Наследник самого известного имени в американской политике, Тед Кеннеди к тому времени был ближе всего к живой легенде Вашингтона. За более чем четыре десятилетия работы в Сенате он был в авангарде всех основных прогрессивных идей, от гражданских прав до минимальной заработной платы и здравоохранения. Своей огромной массой, огромной головой и гривой седых волос он заполнял собой любую комнату, в которую входил, и был тем редким сенатором, который привлекал к себе внимание всякий раз, когда осторожно поднимался со своего места в зале, искал в кармане костюма очки или свои заметки, а его культовый бостонский баритон начинал каждую речь словами "Спасибо, госпожа президент". Аргументация разворачивалась — лицо краснело, голос повышался, доходя до крещендо, как в проповеди о возрождении, независимо от того, насколько обыденным был рассматриваемый вопрос. А потом речь заканчивалась, занавес опускался, и он снова становился прежним, добродушным Тедди, прохаживаясь по проходу, чтобы проверить перекличку или сесть рядом с коллегой, положив руку на его плечо или предплечье, шепча ему на ухо или разражаясь искренним смехом — таким, что вам становилось все равно, что он, возможно, успокаивает вас для какого-то будущего голоса, который может ему понадобиться.

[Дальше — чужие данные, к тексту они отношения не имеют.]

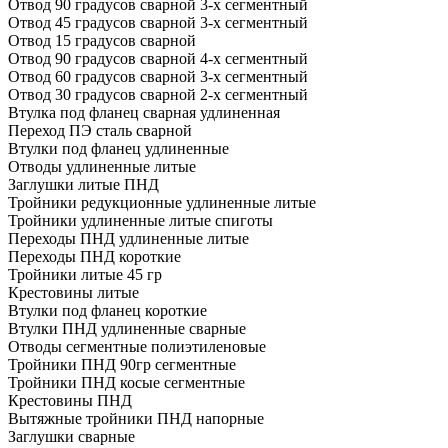
Отвод 90 градусов сварной 3-х сегментный
Отвод 45 градусов сварной 3-х сегментный
Отвод 15 градусов сварной
Отвод 90 градусов сварной 4-х сегментный
Отвод 60 градусов сварной 3-х сегментный
Отвод 30 градусов сварной 2-х сегментный
Втулка под фланец сварная удлиненная
Переход ПЭ сталь сварной
Втулки под фланец удлиненные
Отводы удлиненные литые
Заглушки литые ПНД
Тройники редукционные удлиненные литые
Тройники удлиненные литые спиготы
Переходы ПНД удлиненные литые
Переходы ПНД короткие
Тройники литые 45 гр
Крестовины литые
Втулки под фланец короткие
Втулки ПНД удлиненные сварные
Отводы сегментные полиэтиленовые
Тройники ПНД 90гр сегментные
Тройники ПНД косые сегментные
Крестовины ПНД
Вытяжные тройники ПНД напорные
Заглушки сварные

Офис Тедди на третьем этаже здания сената Рассела был отражением этого человека — очаровательный и полный истории, его стены были загромождены фотографиями Камелота, моделями парусников и картинами Кейп-Кода. Одна картина особенно привлекла мое внимание: темные, зубчатые скалы, изгибающиеся на фоне неспокойного, покрытого белыми пятнами моря.
"Мне потребовалось много времени, чтобы сделать это правильно", — сказал Тедди, подойдя ко мне. "Три или четыре попытки".
"Это стоило усилий", — сказал я.
Мы уселись в его внутреннем святилище, с задернутыми шторами и мягким светом, и он начал рассказывать истории — о плавании, своих детях и различных драках, которые он пережил в Сенате. Смешные истории, забавные истории. Время от времени он дрейфовал по какому-то несвязанному течению, а затем возвращался на прежний курс, иногда произнося лишь обрывки мыслей, при этом мы оба знали, что это спектакль, что мы просто приближаемся к истинной цели моего визита.
"Итак…", — наконец сказал он, — "я слышал, что поговаривают о том, что вы баллотируетесь в президенты".
Я сказал ему, что это маловероятно, но, тем не менее, мне нужен его совет.
"Да, но кто сказал, что есть сто сенаторов, которые смотрят в зеркало и видят президента?". Тедди усмехнулся про себя. "Они спрашивают: "Есть ли у меня то, что нужно?". Джек, Бобби, я тоже, давным-давно. Все пошло не так, как планировалось, но все складывается по-своему, я полагаю…"
Он замолчал, погрузившись в свои мысли. Наблюдая за ним, я задавалась вопросом, как он оценивает свою собственную жизнь и жизни своих братьев, ужасную цену, которую каждый из них заплатил в погоне за мечтой. Затем, так же внезапно, он вернулся, его глубокие голубые глаза были устремлены на меня, все по делу.